A estratégia da Eneva se alinha ao seu papel como fornecedora de flexibilidade para a rede elétrica brasileira. Apesar de a regulamentação para esses leilões, conhecidos como LRCaps (Leilões de Reserva de Capacidade), já ter sido publicada e as disputas estarem agendadas para dezembro, alguns detalhes cruciais ainda aguardam definição. Entre eles, a identificação das áreas com capacidade de escoamento de energia, um ponto que o Operador Nacional do Sistema Elétrico (ONS) tem até 30 de setembro para apresentar.
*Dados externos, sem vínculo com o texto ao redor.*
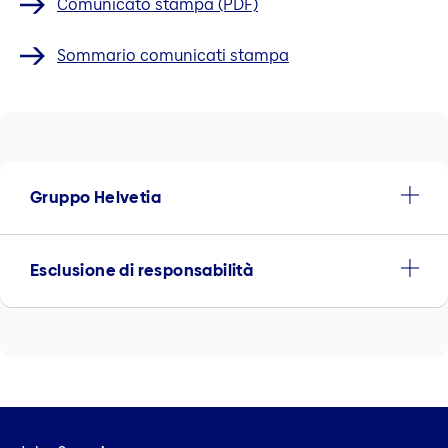
Comunicato stampa (PDF)
Sommario comunicati stampa
Gruppo Helvetia
Esclusione di responsabilità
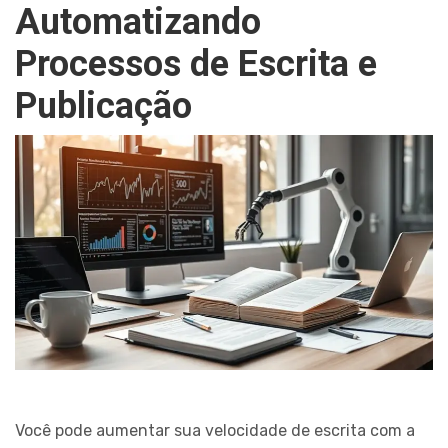
Automatizando
Processos de Escrita e
Publicação
Você pode aumentar sua velocidade de escrita com a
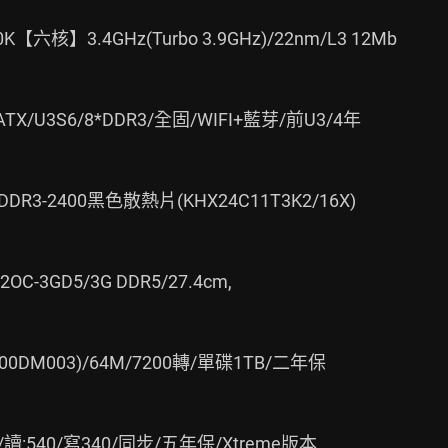
K【六核】3.4GHz(Turbo 3.9GHz)/22nm/L3 12Mb

/ATX/U3S6/8*DDR3/全固/WIFI+藍芽/前U3/4年

)DDR3-2400黑色散熱片(KHX24C11T3K2/16X)

OC-3GD5/3G DDR5/27.4cm,

ST1000DM003)/64M/7200轉/單碟1TB/二年保
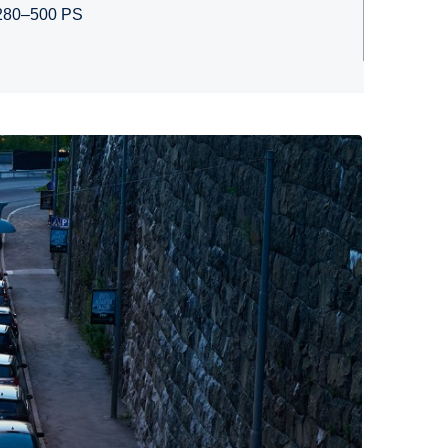
280–500 PS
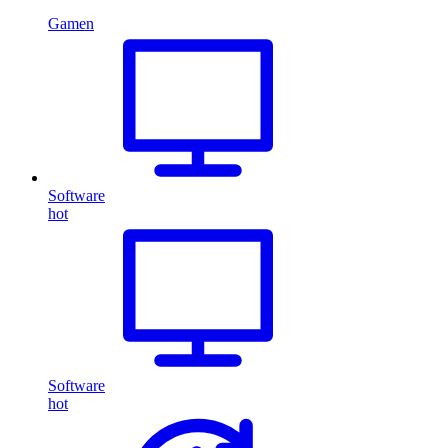
Gamen
Software
hot
Software
hot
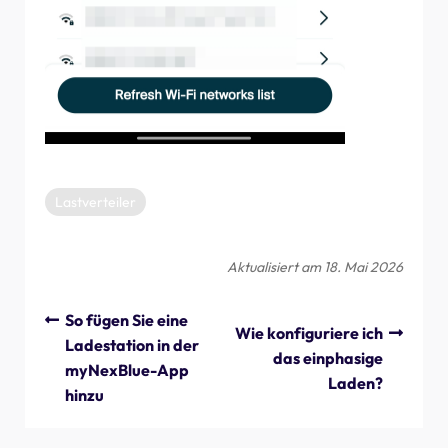
Lastverteiler
Aktualisiert am 18. Mai 2026
So fügen Sie eine
Wie konfiguriere ich
Ladestation in der
das einphasige
myNexBlue-App
Laden?
hinzu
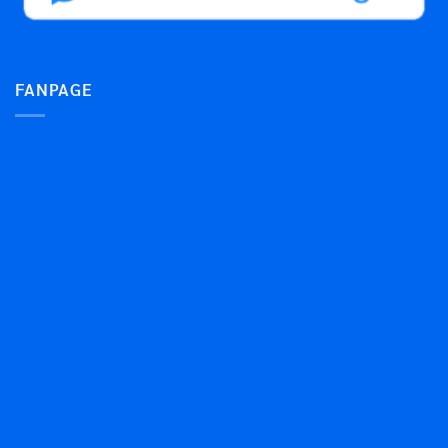
FANPAGE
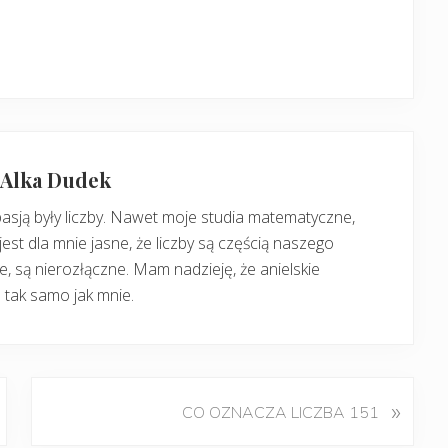
: Alka Dudek
pasją były liczby. Nawet moje studia matematyczne,
jest dla mnie jasne, że liczby są częścią naszego
, są nierozłączne. Mam nadzieję, że anielskie
 tak samo jak mnie.
K
»
CO OZNACZA LICZBA 151
o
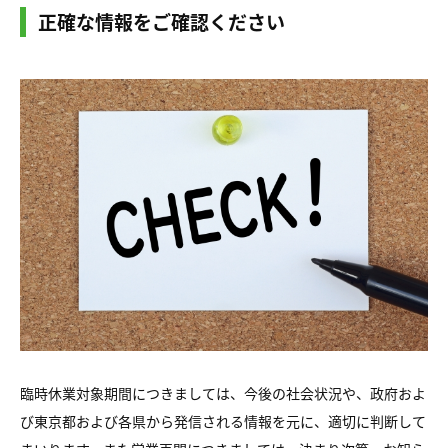
正確な情報をご確認ください
臨時休業対象期間につきましては、今後の社会状況や、政府およ
び東京都および各県から発信される情報を元に、適切に判断して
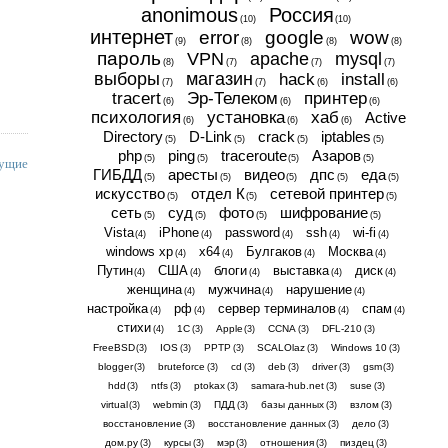
anonimous
Россия
(10)
(10)
интернет
error
google
wow
(9)
(8)
(8)
(8)
пароль
VPN
apache
mysql
(8)
(7)
(7)
(7)
выборы
магазин
hack
install
(7)
(7)
(6)
(6)
tracert
Эр-Телеком
принтер
(6)
(6)
(6)
психология
установка
хаб
Active
(6)
(6)
(6)
Directory
D-Link
crack
iptables
(5)
(5)
(5)
(5)
php
ping
traceroute
Азаров
(5)
(5)
(5)
(5)
ущие
ГИБДД
аресты
видео
дпс
еда
(5)
(5)
(5)
(5)
(5)
искусство
отдел К
сетевой принтер
(5)
(5)
(5)
сеть
суд
фото
шифрование
(5)
(5)
(5)
(5)
Vista
iPhone
password
ssh
wi-fi
(4)
(4)
(4)
(4)
(4)
windows xp
x64
Булгаков
Москва
(4)
(4)
(4)
(4)
Путин
США
блоги
выставка
диск
(4)
(4)
(4)
(4)
(4)
женщина
мужчина
нарушение
(4)
(4)
(4)
настройка
рф
сервер терминалов
спам
(4)
(4)
(4)
(4)
стихи
1С
Apple
CCNA
DFL-210
(4)
(3)
(3)
(3)
(3)
FreeBSD
IOS
PPTP
SCALOlaz
Windows 10
(3)
(3)
(3)
(3)
(3)
blogger
bruteforce
cd
deb
driver
gsm
(3)
(3)
(3)
(3)
(3)
(3)
hdd
ntfs
ptokax
samara-hub.net
suse
(3)
(3)
(3)
(3)
(3)
virtual
webmin
ПДД
базы данных
взлом
(3)
(3)
(3)
(3)
(3)
восстановление
восстановление данных
дело
(3)
(3)
(3)
дом.ру
курсы
мэр
отношения
пиздец
(3)
(3)
(3)
(3)
(3)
Desafios logísticos e de mercado em vista
O executivo reconheceu que os cronogramas estabelecidos são factíveis, mas ressaltou possíveis obstáculos. A limitação na infraestrutura de transmissão e os sinais locacionais podem, segundo ele, restringir a magnitude da contratação de novas capacidades. Além disso, Cançado expressou ceticismo em relação a leilões que estipulam requisitos de conteúdo local obrigatórios, argumentando que tal medida pode configurar uma proteção de mercado. A Eneva, contudo, segue em análise para possíveis participações.
Críticas à precificação e o futuro do armazenamento
A discussão sobre a viabilidade econômica de investimentos em armazenamento foi um dos pontos altos da participação de Cançado. Ele criticou o modelo atual de formação de preços no mercado livre de energia, especificamente o controle do Preço de Liquidação das Diferenças (PLD) com limites mínimo e máximo. Para o presidente da Eneva, essa política inibe a competição e a remuneração adequada dos participantes, dificultando que o investimento em baterias se torne atrativo sem a necessidade de mecanismos direcionados.
“Caso houvesse um spread mais livre, o próprio mercado teria incentivos para instalar sistemas de armazenamento.”
Na visão de Cançado, um mercado de energia com maior liberdade de preços naturalmente incentivaria a instalação de sistemas de armazenamento. Ele também fez um balanço positivo sobre o leilão de reserva de capacidade realizado em março para térmicas e hidrelétricas, que recebeu aprovação do Tribunal de Contas da União (TCU). Essa experiência reforça, para ele, a importância de certames de potência previsíveis para um planejamento energético sólido.
O posicionamento da Eneva sinaliza a crescente relevância dos sistemas de armazenamento para a segurança e flexibilidade do sistema elétrico brasileiro. Ao mesmo tempo, as críticas sobre a política de preços destacam a necessidade de um ambiente regulatório que favoreça os investimentos em novas tecnologias, como as baterias, essenciais para a transição energética.